Convert .Net dataset to ADO RecordSet and use the WorkSheet.Range[].CopyFromRecordset function to populate excel - 45 seconds!
I ended up using option 5. Hope this helps.
If you're polling values of many cells you can get all the cell values in a range stored in a variant array in one fell swoop:
Dim CellVals() as Variant
CellVals = Range("A1:B1000").Value
There is a tradeoff here, in terms of the size of the range you're getting values for. I'd guess if you need a thousand or more cell values this is probably faster than just looping through different cells and polling the values.
Use excels builtin functionality whenever possible, for example: Instead of searching a whole column for a given string, use the find command available in the GUI by Ctrl-F:
Set Found = Cells.Find(What:=SearchString, LookIn:=xlValues, _
SearchOrder:=xlByRows, SearchDirection:=xlNext, _
MatchCase:=False, SearchFormat:=False)
If Not Found Is Nothing Then
Found.Activate
(...)
EndIf
If you want to sort some lists, use the excel sort command, don't do it manually in VBA:
Selection.Sort Key1:=Range("A1"), Order1:=xlAscending, Header:=xlGuess, _
OrderCustom:=1, MatchCase:=False, Orientation:=xlTopToBottom, _
DataOption1:=xlSortNormal
As Anonymous Type says: reading/writing large range blocks is very important to performance.
In cases where the COM-Interop overhead is still too large you may want to switch to using the XLL interface, which is the fastest Excel interface.
Although the XLL interface is primarily meant for C++ users, both XL DNA and Addin Express provide .NET to XLL bridge capability which is significantly faster than COM-Interop.
Performance also depends a lot on how you automate Excel. VBA is faster than COM automation is faster than .NET automation. And typically early (compile time) binding is faster than late binding, too.
If you have serious performance problems you could think of moving the critical parts of the code to a VBA module and call that code from your COM/.NET automation code.

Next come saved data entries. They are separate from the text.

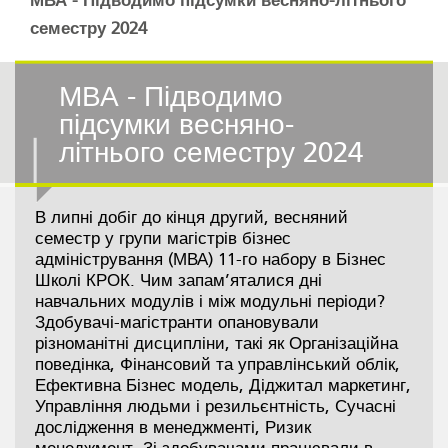
МВА - Підводимо підсумки весняно-літнього
семестру 2024
МВА - Підводимо
підсумки весняно-
літнього семестру 2024
В липні добіг до кінця другий, весняний
семестр у групи магістрів бізнес
адміністрування (МВА) 11-го набору в Бізнес
Школі КРОК. Чим запам’яталися дні
навчальних модулів і між модульні періоди?
Здобувачі-магістранти опановували
різноманітні дисципліни, такі як Організаційна
поведінка, Фінансовий та управлінський облік,
Ефективна Бізнес модель, Діджитал маркетинг,
Управління людьми і резильєнтність, Сучасні
дослідження в менеджменті, Ризик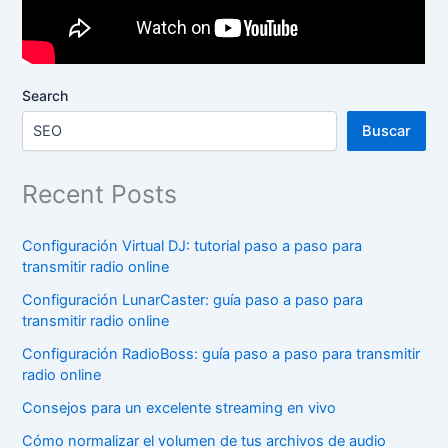
Search
Buscar
Recent Posts
Configuración Virtual DJ: tutorial paso a paso para
transmitir radio online
Configuración LunarCaster: guía paso a paso para
transmitir radio online
Configuración RadioBoss: guía paso a paso para transmitir
radio online
Consejos para un excelente streaming en vivo
Cómo normalizar el volumen de tus archivos de audio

If you use .NET you should also use the optimized primary interop assemblies available from Microsoft and not use custom-built interop assemblies.

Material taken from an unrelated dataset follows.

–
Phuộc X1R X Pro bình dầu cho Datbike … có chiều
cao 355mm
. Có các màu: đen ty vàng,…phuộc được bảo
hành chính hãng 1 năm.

Another big thing you can do in VBA is to use Option Explicit and avoid Variants wherever possible. Variants are not 100% avoidable in VBA, but they make the interpreter do more work at runtime and waste memory.
I found this article very helpful when I was starting with VBA in Excel.
http://www.ozgrid.com/VBA/SpeedingUpVBACode.htm
And this book
http://www.amazon.com/VB-VBA-Nutshell-Language-OReilly/dp/1565923588
Similar to
app.ScreenUpdates = false //and
app.Calculation = xlCalculationManual
you can also set
app.EnableEvents = false //Prevent Excel events
app.Interactive = false //Prevent user clicks and keystrokes
although they don't seem to make as big a difference as the first two.
Similar to setting Range values to arrays, if you are working with data that is mostly tables with the same formula in every row of a column, you can use R1C1 formula notation for your formula and set an entire column equal to the formula string to set the whole thing in one call.
app.ReferenceStyle = xlR1C1
app.ActiveSheet.Columns(2) = "=SUBSTITUTE(C[-1],"foo","bar")"
Also, creating XLL add-ins using ExcelDNA & .NET (or the hard way in C) is also the only way you can get UDFs to run on multiple threads. (See Excel DNA's ExcelFunction attribute's IsThreadSafe property.)
Before I transitioned to Excel DNA completely, I also experimented with creating COM visible libraries in .NET to reference in VBA projects. Heavy text processing is a bit faster than VBA that way, as are using wrapped .NET List classes instead of VBA's Collection, but Excel DNA is better.